Optimization of derivatization reaction conditions for three BRs by DMAPBA. (A) The concentration of DMAPBA. (B) Reaction temperature. (C) Reaction time. These data are the means ± SDs (n =3).

3.2. Optimization of C18 cartridge SPE purification procedures

BRs are a category of natural polyhydroxysteroidal lactones/ketones compounds with high hydrophobicity and neutral property (Bajguz, 2011). We selected Waters Sep-Pak ® Vac 1cc (100-mg) C18 SPE cartridges as pretreatment purification cartridges because of their unique physicochemical properties. Firstly, 5 μL of mixed standard solution of three BRs at a concentration of 100 ng mL−1was injected into UHPLC-ESI-MS/MS and detected in selective ion monitoring (SIM) mode to investigate their retention time and elution conditions separated by a C18 LC column. The selected ion chromatograms (SIC) are shown in Supplementary Figure 1 . EpiBL had the shortest retention time, while d-epiCS had the longest retention time. Therefore, epiBL and d-epiCS were selected as model compounds to optimize the C18 cartridge SPE purification procedure. Subsequently, 200 μL of mixed standard solution of epiBL and d-epiCS (50% methanol) at a concentration of 100 ng mL−1 was loaded into a C18 cartridge. In order to obtain higher-purity BRs extract, we cleaned the C18 cartridges with 50% methanol to remove polar interfering substances. At the same time, the signal intensity of epiBL and d-epiCS standards per 100 μL of eluent was detected by UHPLC-ESI-MS/MS. When the ionic signal of epiBL could be detected, we used 100% methanol to elute the BRs adsorbed on the cartridge. By the same method, the signal intensity of epiBL and d-epiCS per 100 μL of methanol eluent was investigated until no ionic signal of d-epiCS was detected to obtain the maximum recovery rate. Finally, the following C18 cartridge SPE purification procedure optimized conditions were selected: (1) the sample solution was 50% methanol with a volume of 200 μL, (2) the cleaning solution was 50% methanol with a volume of 900 μL, and (3) the eluent was 100% methanol with a volume of 1.2 mL. As can be seen from the operation procedure ( Figure 1 ), it is a simple, fast, low-cost, and environmentally friendly protocol for BR purification.

3.3. Optimization of chromatographic separation conditions

Firstly, a Shim-pack XR-ODSI (2.0 mm I.D. × 75 mm, 2.2 μm) was chosen to perform the separation of three BRs-DMAPBA by comparing the resolution, the retention time, and the peak shape of BRs-DMAPBA on different columns.
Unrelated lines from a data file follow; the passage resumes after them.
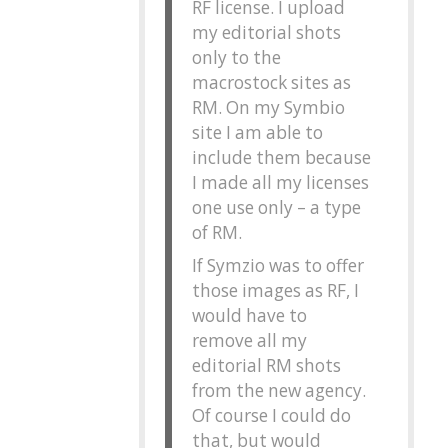
RF license. I upload
my editorial shots
only to the
macrostock sites as
RM. On my Symbio
site I am able to
include them because
I made all my licenses
one use only – a type
of RM.
If Symzio was to offer
those images as RF, I
would have to
remove all my
editorial RM shots
from the new agency.
Of course I could do
that, but would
Then, we compared the signal intensity of epiBL-DMAPBA with methanol/water and acetonitrile/water used as the mobile phase, and found the signal intensity in the methanol/water system to be approximately five times than that of the acetonitrile/water system ( Supplementary Figure 2 ). Therefore, methanol/water was selected as the mobile phase for subsequent experiments. For the investigation of additives in mobile phase, the best signal intensity and signal-to-noise ratio (S/N) were obtained when 0.1% formic acid was added by comparing the signal intensity and S/N of the effects on 0.02%, 0.05%, and 0.1% formic acid as well as acetic acid aqueous solution. Subsequently, we compared the signal intensity of epiBL-DMAPBA with isocratic elution of different methanol proportions, and found that the signal intensity of epiBL-DMAPBA was enhanced with the increase of methanol proportion in the mobile phase. In order to minimize the influence of co-elution interfering substances on the quantification of BRs-DMAPBA, gradient elution was chosen. Finally, a linear gradient with the following proportions (v/v) of solvent methanol was selected: 0–15 min at 50%–100% and 15–19 min at 100% by comparing further experiments.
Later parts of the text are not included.